- Extracted data:
======

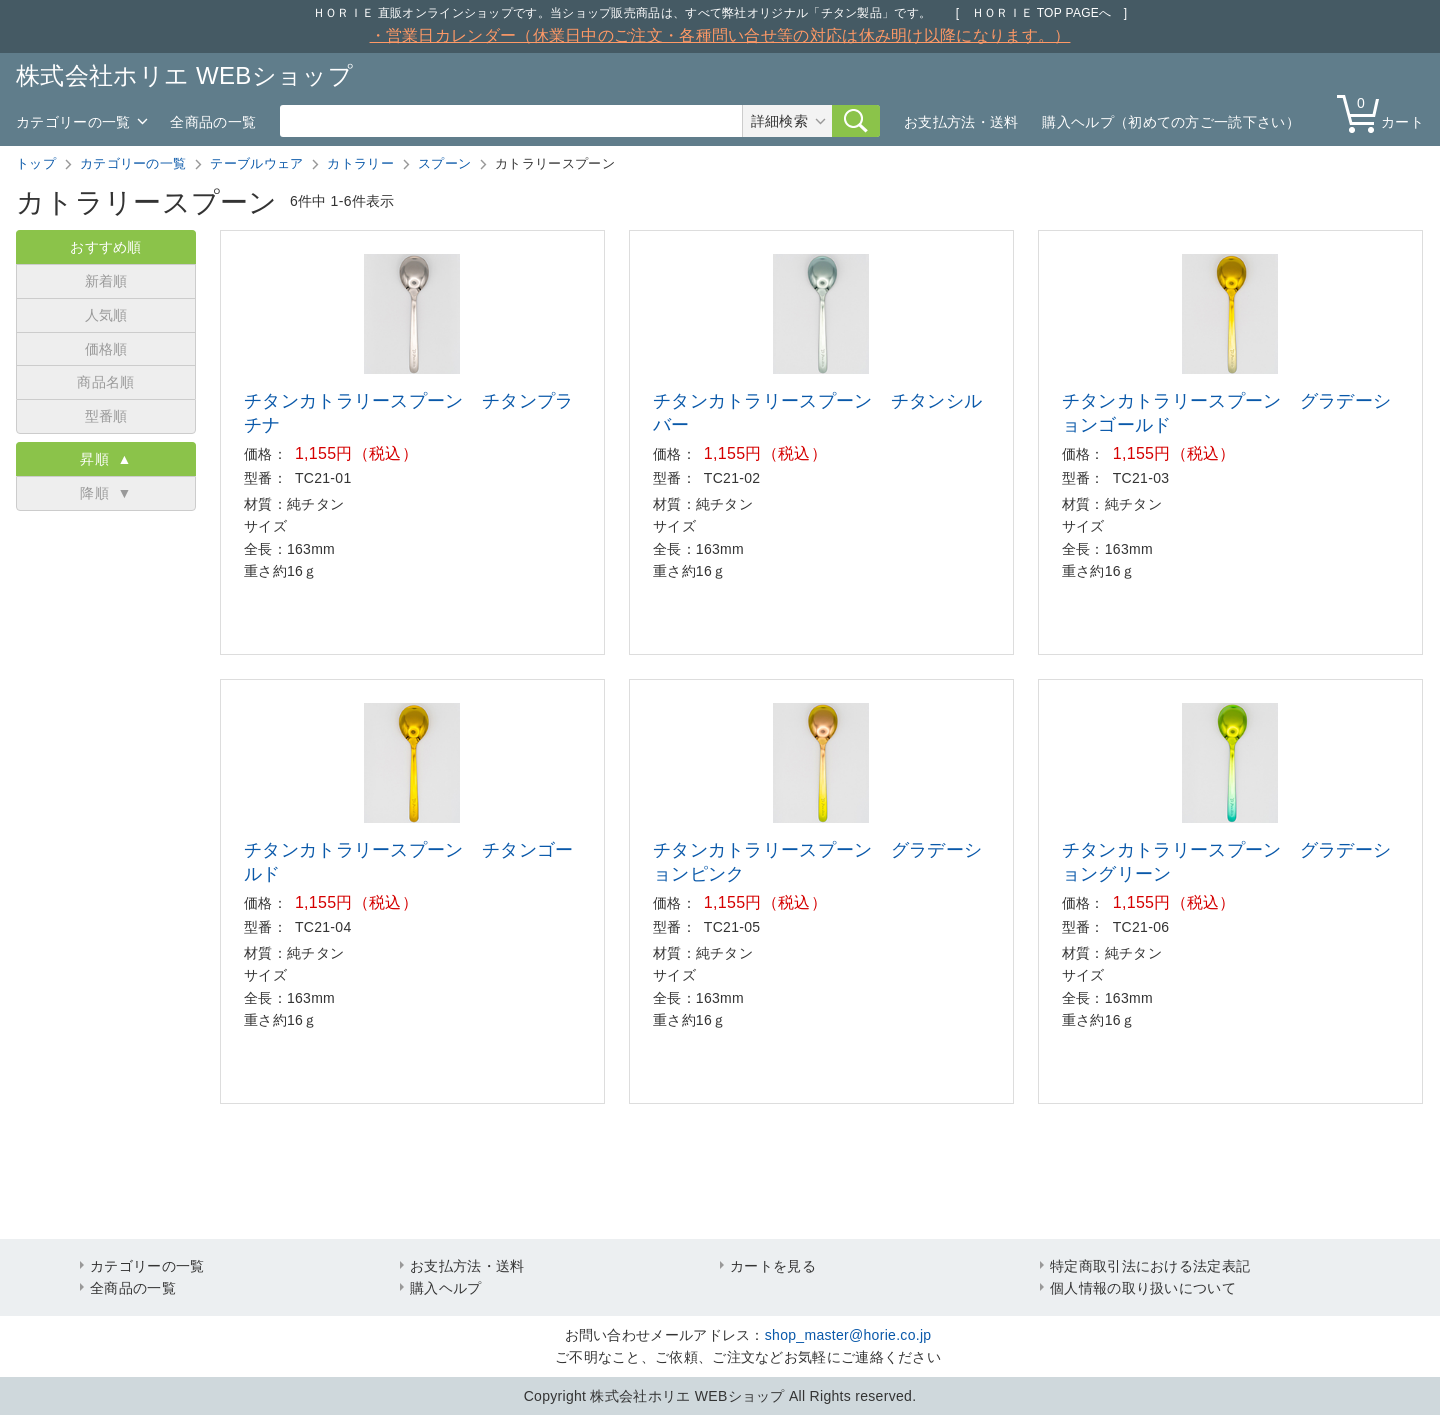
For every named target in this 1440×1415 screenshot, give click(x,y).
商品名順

======

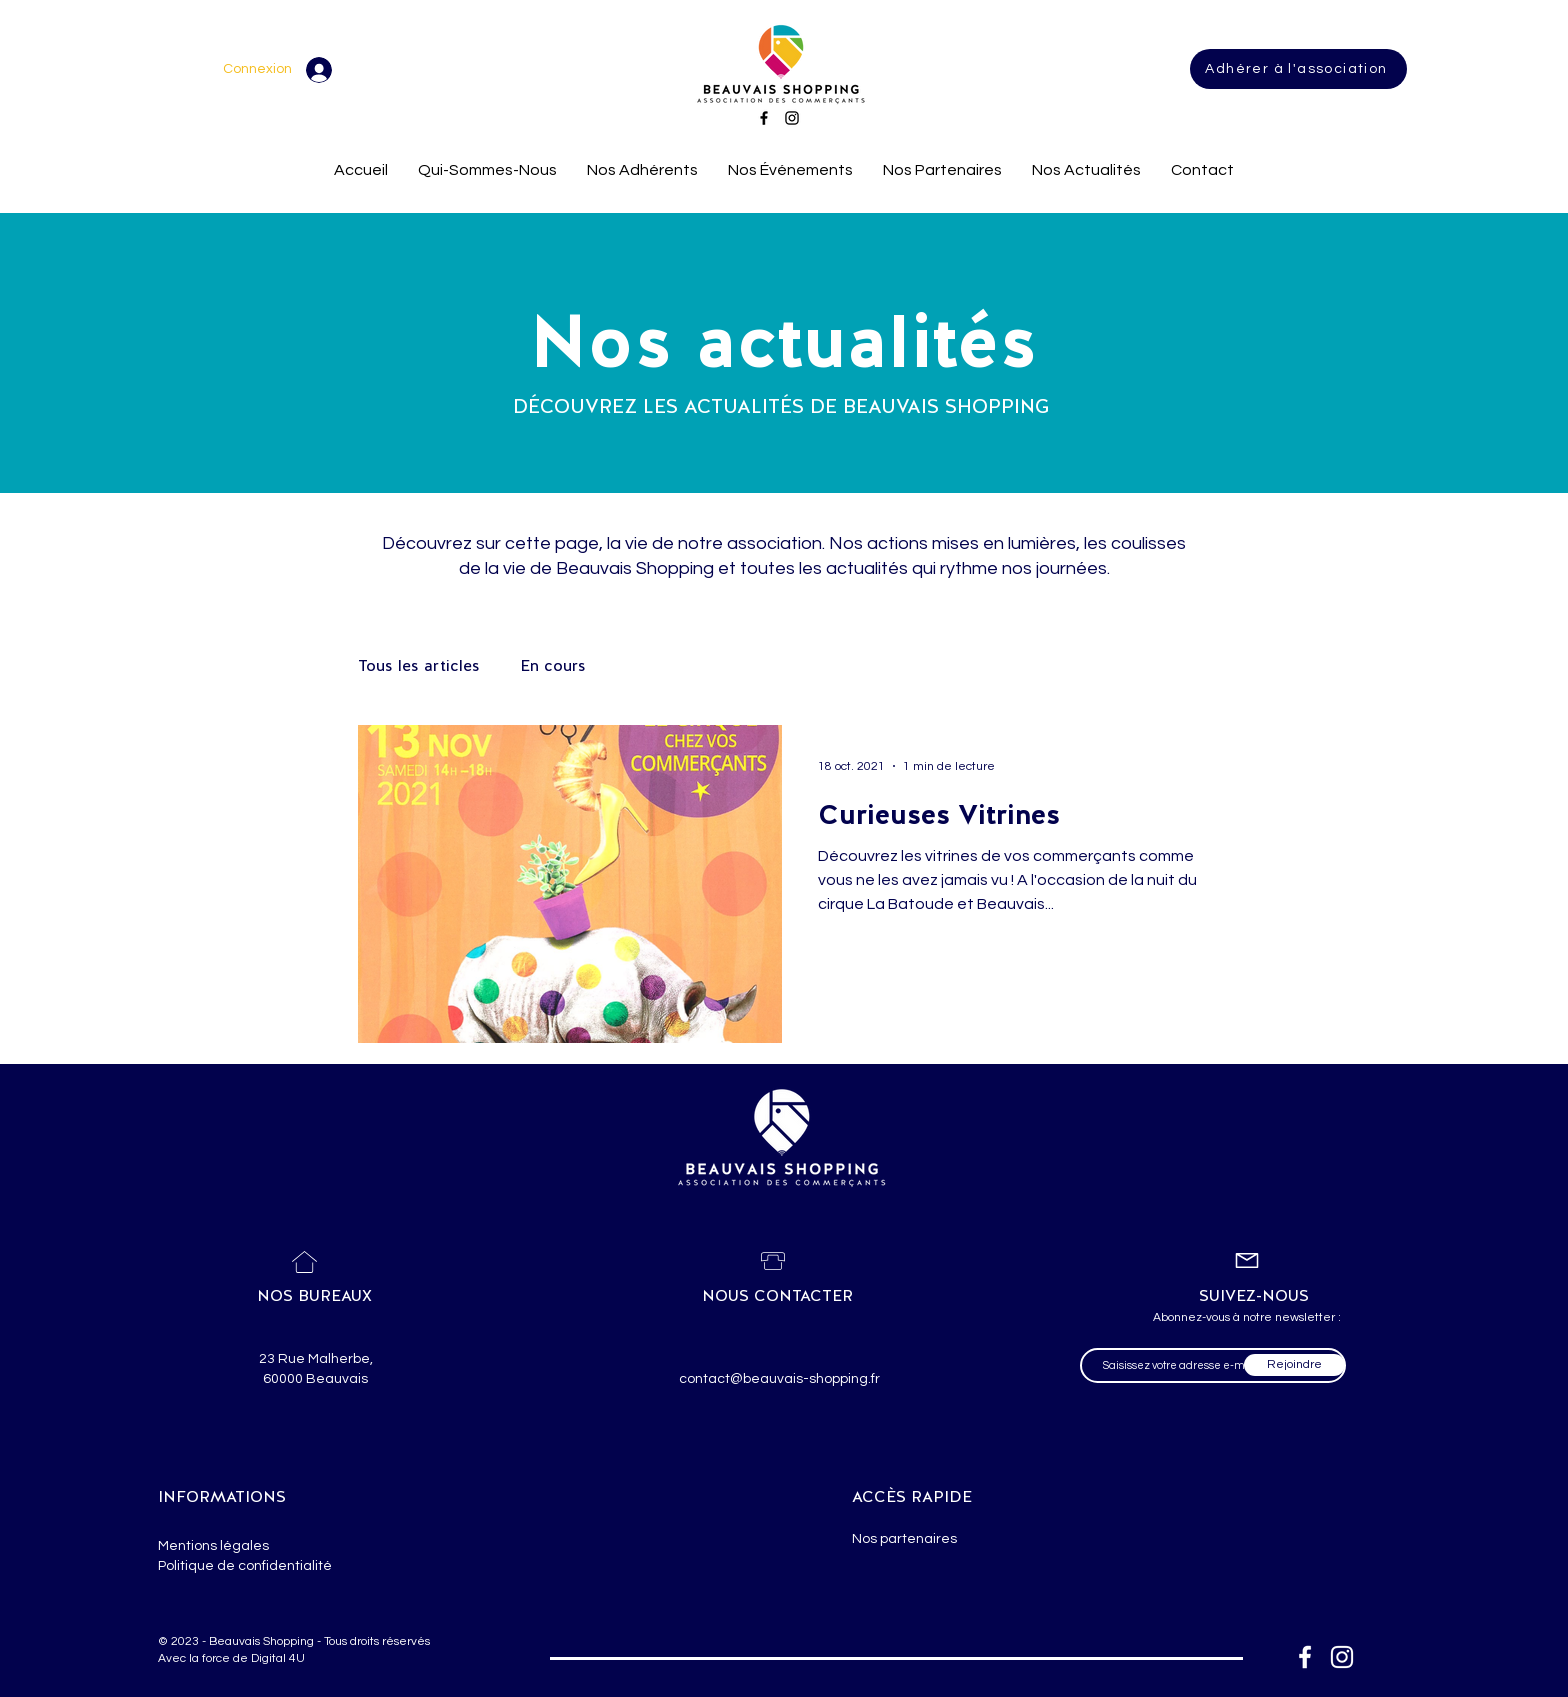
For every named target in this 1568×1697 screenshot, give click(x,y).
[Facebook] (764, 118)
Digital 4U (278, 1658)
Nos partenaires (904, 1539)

======

- Problem to work on: All lines in the listing above from the line containing "For every named target in this 1568×1697" to the line containing "Nos partenaires (904, 1539)", inclusive, should be retyped exactly; no other lines should appear.

- Written solution:
For every named target in this 1568×1697 screenshot, give click(x,y).
[Facebook] (764, 118)
Digital 4U (278, 1658)
Nos partenaires (904, 1539)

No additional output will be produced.